Ayo Bello-Awodoyin, che guida la campagna mediatica globale per porre fine alle MGF in Nigeria, ha dichiarato: “Stiamo spostando il potere. Gli attivisti di base che hanno svolto il lavoro ma non hanno avuto il sostegno per farlo a questo livello, ora avranno l’opportunità di manifestarsi in massa in diversi paesi e guidare questi sforzi”. La carovana inizierà il suo viaggio a giugno, partendo dalla Mauritania, nell’Africa nordoccidentale. Si prevede che raggiungerà Gibuti nel Corno d’Africa entro la metà del 2026.
Sebbene le MGF siano diminuite in tutto il continente – in alcuni luoghi rapidamente – la pratica continua nonostante sia illegale in molti paesi africani, cosa che gli attivisti attribuiscono alla scarsa applicazione della legge. In Somalia, Gambia, Mali e Guinea, la pratica è ancora fortemente sostenuta dall’opinione pubblica.
Bello-Awodoyin ha affermato: “La questione principale è l’efficacia delle leggi: se diciamo che le MGF sono un reato punibile ma non c’è alcun procedimento giudiziario, diventa una grande sfida”. Secondo gli attivisti, uno dei principali ostacoli allo sradicamento della pratica è la convinzione regionale secondo cui le MGF sono un mandato religioso, anche in Somalia, dove si stima che il 98% delle donne abbia subito l’escissione.

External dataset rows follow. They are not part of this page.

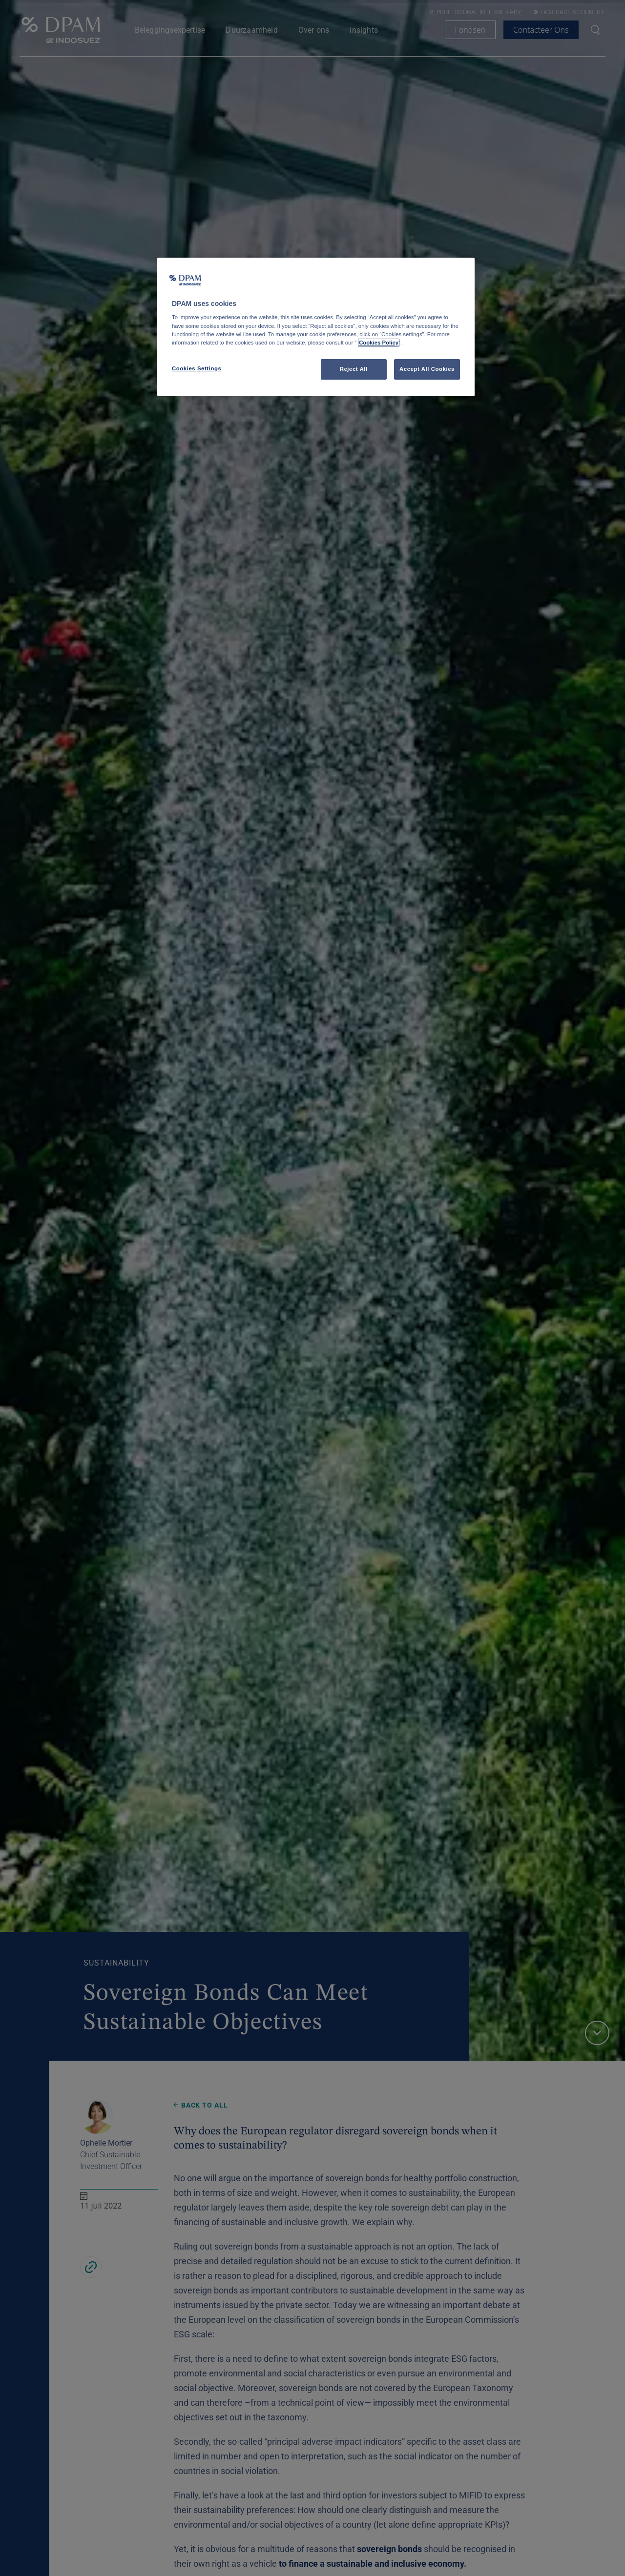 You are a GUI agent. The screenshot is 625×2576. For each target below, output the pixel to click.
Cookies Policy (378, 342)
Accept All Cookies (427, 369)
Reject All (354, 369)
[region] (316, 327)
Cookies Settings (196, 368) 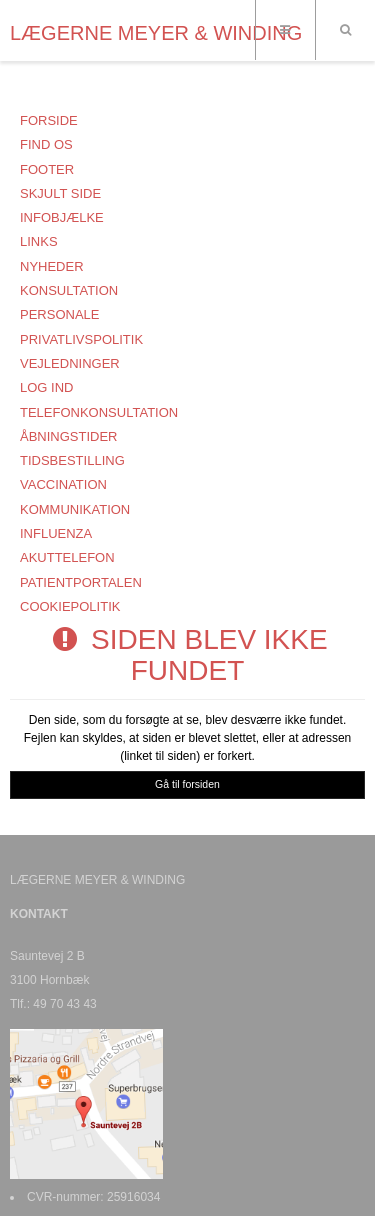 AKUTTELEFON (67, 557)
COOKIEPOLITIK (70, 606)
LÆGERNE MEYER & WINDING (156, 33)
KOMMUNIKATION (75, 509)
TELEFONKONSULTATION (99, 412)
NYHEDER (52, 266)
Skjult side (60, 193)
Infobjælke (62, 217)
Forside (49, 120)
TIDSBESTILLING (72, 460)
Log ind (46, 387)
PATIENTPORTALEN (81, 582)
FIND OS (46, 144)
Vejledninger (70, 363)
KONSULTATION (69, 290)
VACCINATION (63, 484)
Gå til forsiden (187, 784)
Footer (47, 169)
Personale (59, 314)
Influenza (56, 533)
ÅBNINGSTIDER (69, 436)
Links (39, 241)
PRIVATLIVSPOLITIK (81, 339)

Secondo gli attivisti, i messaggi contro le MGF rivolti alle popolazioni locali devono essere adattati alle specifiche credenze culturali e religiose delle regioni africane. Ifrah Ahmed, sopravvissuta alla MGF e fondatrice della fondazione Ifrah, ha dichiarato: “Avrà un enorme impatto per la comunità sentire un leader religioso dire che non si tratta di una pratica religiosa, ma culturale”.
#FrontlineEndingFGM si recherà anche nelle aree rurali che ospitano sfollati interni, ai quali verranno fornite informazioni tramite documentari sulle conseguenze sanitarie delle MGF.La pratica può portare a complicazioni durante il parto, traumi, problemi mestruali e sessuali e in alcuni casi alla morte. Ahmed ha detto: “Quando guardano questi documentari da soli, li raggiungeranno in modo diverso. Una cosa è dire loro che le ragazze stanno morendo a causa delle MGF, un’altra è vederlo”.

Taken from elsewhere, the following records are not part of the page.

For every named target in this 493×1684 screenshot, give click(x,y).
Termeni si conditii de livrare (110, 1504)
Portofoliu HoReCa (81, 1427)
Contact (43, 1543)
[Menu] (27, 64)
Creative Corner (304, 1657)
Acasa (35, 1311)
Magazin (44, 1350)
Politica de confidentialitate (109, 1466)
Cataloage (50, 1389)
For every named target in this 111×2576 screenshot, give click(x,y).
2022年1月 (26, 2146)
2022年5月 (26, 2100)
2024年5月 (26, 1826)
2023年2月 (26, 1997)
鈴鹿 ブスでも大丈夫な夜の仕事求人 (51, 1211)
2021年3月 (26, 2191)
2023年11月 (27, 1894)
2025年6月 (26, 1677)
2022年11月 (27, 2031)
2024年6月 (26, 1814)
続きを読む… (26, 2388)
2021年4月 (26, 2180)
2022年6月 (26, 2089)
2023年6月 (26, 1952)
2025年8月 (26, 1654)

Le precedenti campagne per sradicare la pratica hanno riportato risultati promettenti. La regione del fiume Tana in Kenya ha registrato un calo dell’84% nella forma peggiore di MGF a seguito di un progetto di trasmissione triennale condotto da leader religiosi locali. Bello-Awodoyin ha dichiarato: “Spero che le persone imparino quanto siano dannose le MGF… e che i sopravvissuti e i leader delle organizzazioni di base non smettano di combattere”.